On January 26, 2001, 13-year-old Lionel Tate was convicted in the first-degree murder of Tiffany Eunick. The incident occurred in July of 1999 in Pembroke Park, Florida. Tate, then twelve, claimed he was imitating pro wrestlers when he killed six-year-old Eunick. He claimed to have picked the girl up and accidentally thrown her into a stair handrail and wall while trying to throw her onto a sofa. Experts all agreed that Eunick was beaten for a period of time. The autopsy report showed that the girl suffered a fractured skull, lacerated liver, broken rib, internal hemorrhaging, and cuts and bruises. One expert said her injuries were comparable to falling from a three-story building. Tate was much larger than Eunick – 170 pounds compared to her forty-eight. Not even his defense could claim that he did not beat the girl to death, although they did stick to the claim that professional wrestling was the central issue in Eunick’s death. They said Tate was immature and did not understand that pro wrestlers were trained to look as though they beat each other without hurting each other. A spokesman for the World Wrestling Federation claimed, “A twelve-year-old knows the difference between the real world and entertainment and can make that distinction.” The jury obviously agreed, because after only a three-hour deliberation, they returned with a guilty verdict.

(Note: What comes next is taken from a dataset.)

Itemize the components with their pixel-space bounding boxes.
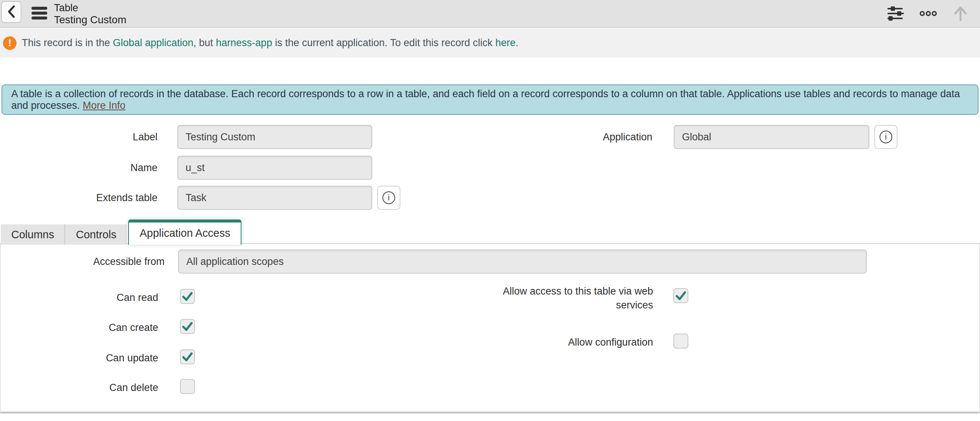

B.F. Skinner, a behaviorist, claims that people tend to repeat responses that lead to positive outcomes. He goes further to say that they tend not to repeat responses that are followed by a negative or neutral response. If Skinner were looking at the case of Lionel Tate, he would say that Tate must have in some way been rewarded for this type of behavior in the past. Tate is a large boy (170 pounds). He most likely wrestled with his friends, and due to his size, would usually be able to overtake them. This would be considered a positive attribute to twelve-year-old boys. Tate could possibly have “beaten up” other children before where his friends would have cheered him on. But in these instances, he was most likely fighting with boys much closer to his own age and size. When it came to Tiffany Eunick, who was just a little girl, he outweighed her by 120 pounds and was much stronger.

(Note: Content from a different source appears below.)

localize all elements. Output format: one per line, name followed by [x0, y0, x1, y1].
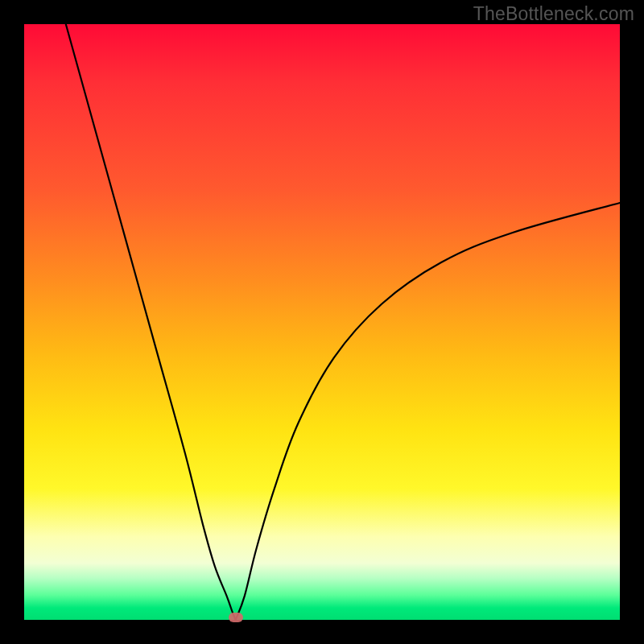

Sigmund Freud would have taken a much different approach when diagnosing why Lionel Tate killed Tiffany Eunick. Freud believed that behavior is governed by unconscious forces. According to Freud unconscious sexual conflicts rooted in childhood experiences cause most personality disturbances. His theory about the Oedipal complex said that children experience erotically tinged desires for their opposite-sex parent, conveyed by feelings of hostility toward their same-sex parent. Freud said that in order for this dilemma to be resolved the child must eradicate the sexual longings for the opposite-sex parent and overcome the hostility felt toward the same-sex parent. He would most likely argue that the absence of a father in Tate’s life was to blame for his actions. He would say that Tate never resolved the Oedipal dilemma.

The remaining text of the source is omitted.